**Required action**.
The result should be every line in the data below that carries the string "label".

[Stored items]
□ □ □

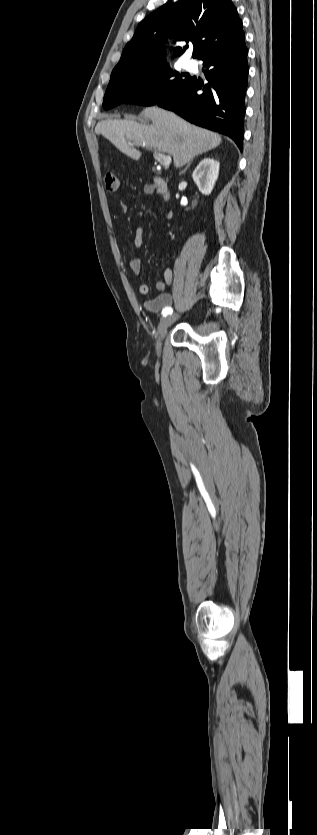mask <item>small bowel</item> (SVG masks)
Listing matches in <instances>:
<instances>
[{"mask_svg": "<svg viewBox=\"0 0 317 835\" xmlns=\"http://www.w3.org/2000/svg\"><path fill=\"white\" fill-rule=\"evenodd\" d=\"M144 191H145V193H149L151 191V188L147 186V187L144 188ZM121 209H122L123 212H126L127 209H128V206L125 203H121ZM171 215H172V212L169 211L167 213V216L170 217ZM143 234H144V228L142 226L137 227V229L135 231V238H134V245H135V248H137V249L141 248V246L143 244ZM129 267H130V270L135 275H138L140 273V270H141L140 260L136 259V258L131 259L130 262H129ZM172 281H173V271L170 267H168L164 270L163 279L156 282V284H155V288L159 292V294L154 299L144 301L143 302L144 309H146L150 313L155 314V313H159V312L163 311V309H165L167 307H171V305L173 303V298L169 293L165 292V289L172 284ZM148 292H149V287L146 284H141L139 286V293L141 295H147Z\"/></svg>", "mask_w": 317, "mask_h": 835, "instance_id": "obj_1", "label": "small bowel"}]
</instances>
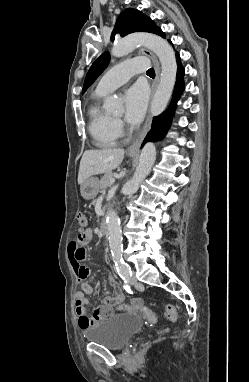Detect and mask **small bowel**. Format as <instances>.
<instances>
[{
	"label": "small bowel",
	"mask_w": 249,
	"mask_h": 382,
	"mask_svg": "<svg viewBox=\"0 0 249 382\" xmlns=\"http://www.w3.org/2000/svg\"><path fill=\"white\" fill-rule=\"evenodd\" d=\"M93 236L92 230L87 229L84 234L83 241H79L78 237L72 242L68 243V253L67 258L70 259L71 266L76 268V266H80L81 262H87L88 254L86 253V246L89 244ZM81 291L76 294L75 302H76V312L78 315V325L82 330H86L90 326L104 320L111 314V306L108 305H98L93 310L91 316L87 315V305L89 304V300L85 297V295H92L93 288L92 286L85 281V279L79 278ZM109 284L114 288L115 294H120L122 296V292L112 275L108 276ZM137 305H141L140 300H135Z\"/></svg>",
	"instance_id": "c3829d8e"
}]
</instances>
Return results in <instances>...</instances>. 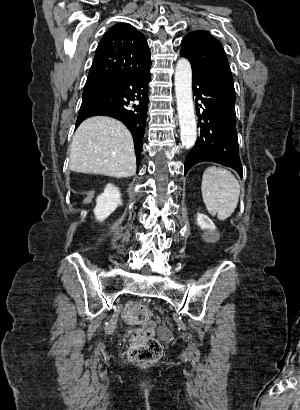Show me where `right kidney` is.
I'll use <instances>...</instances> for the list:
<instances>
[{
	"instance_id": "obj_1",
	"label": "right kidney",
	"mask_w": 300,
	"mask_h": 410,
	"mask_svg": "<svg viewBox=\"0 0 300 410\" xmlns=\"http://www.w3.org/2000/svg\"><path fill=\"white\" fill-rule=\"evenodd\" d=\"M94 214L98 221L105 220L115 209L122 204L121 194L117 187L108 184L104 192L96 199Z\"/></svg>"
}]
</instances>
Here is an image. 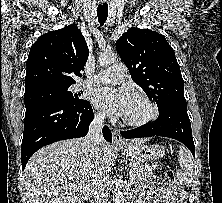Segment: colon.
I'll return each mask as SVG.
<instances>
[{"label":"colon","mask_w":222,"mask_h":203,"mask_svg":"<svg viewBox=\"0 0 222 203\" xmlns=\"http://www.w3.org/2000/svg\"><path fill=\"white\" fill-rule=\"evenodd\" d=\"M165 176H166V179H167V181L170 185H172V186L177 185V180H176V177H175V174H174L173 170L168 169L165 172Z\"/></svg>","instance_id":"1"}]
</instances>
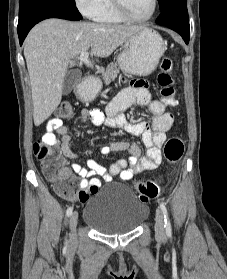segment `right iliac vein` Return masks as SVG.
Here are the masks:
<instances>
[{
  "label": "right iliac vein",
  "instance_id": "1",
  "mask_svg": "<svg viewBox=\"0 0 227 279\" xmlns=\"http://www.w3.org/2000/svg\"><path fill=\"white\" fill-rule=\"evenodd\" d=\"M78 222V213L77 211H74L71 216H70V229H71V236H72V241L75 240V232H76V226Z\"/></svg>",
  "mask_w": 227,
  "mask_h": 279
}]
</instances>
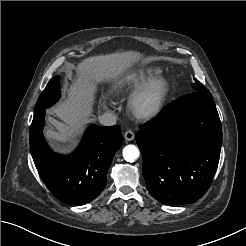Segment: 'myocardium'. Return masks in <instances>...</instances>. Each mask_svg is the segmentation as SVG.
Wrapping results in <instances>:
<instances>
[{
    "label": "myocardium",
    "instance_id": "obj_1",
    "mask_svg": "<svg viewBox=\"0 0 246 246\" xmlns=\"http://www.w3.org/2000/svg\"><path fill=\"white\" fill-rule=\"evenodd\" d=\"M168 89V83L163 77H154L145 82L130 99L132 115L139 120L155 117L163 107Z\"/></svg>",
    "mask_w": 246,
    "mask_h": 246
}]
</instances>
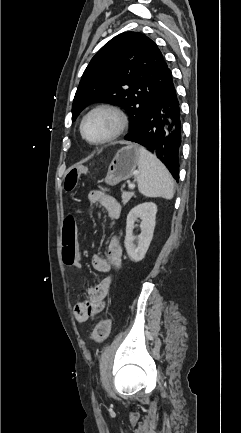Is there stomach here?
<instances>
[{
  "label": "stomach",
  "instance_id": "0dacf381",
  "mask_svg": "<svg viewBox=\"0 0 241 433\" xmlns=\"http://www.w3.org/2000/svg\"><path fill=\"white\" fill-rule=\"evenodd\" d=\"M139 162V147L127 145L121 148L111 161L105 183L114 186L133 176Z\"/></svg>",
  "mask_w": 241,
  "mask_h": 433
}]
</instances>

□ □ □

**Solved exercise**.
[{"mask_svg": "<svg viewBox=\"0 0 317 835\" xmlns=\"http://www.w3.org/2000/svg\"><path fill=\"white\" fill-rule=\"evenodd\" d=\"M144 191H145V193H149L151 191V188L147 186V187L144 188ZM121 209H122L123 212H126L127 209H128V206L125 203H121ZM171 215H172V212L169 211L167 213V216L170 217ZM143 234H144V228L142 226L137 227V229L135 231V238H134V245H135V248H137V249L141 248V246L143 244ZM129 267H130V270L135 275H138L140 273V270H141L140 260L136 259V258L131 259L130 262H129ZM172 281H173V271L170 267H168L164 270L163 279L156 282V284H155V288L159 292V294L154 299L144 301L143 302L144 309H146L150 313L155 314V313H159V312L163 311V309H165L167 307H171V305L173 303V298L169 293L165 292V289L172 284ZM148 292H149V287L146 284H141L139 286V293L141 295H147Z\"/></svg>", "mask_w": 317, "mask_h": 835, "instance_id": "obj_1", "label": "small bowel"}]
	"label": "small bowel",
	"label": "right kidney",
[{"label":"colon","mask_w":222,"mask_h":203,"mask_svg":"<svg viewBox=\"0 0 222 203\" xmlns=\"http://www.w3.org/2000/svg\"><path fill=\"white\" fill-rule=\"evenodd\" d=\"M165 176H166V179H167V181L170 185H172V186L177 185V180H176V177H175V174H174L173 170L168 169L165 172Z\"/></svg>","instance_id":"1"}]
  "label": "right iliac vein",
    "label": "myocardium",
  "label": "stomach",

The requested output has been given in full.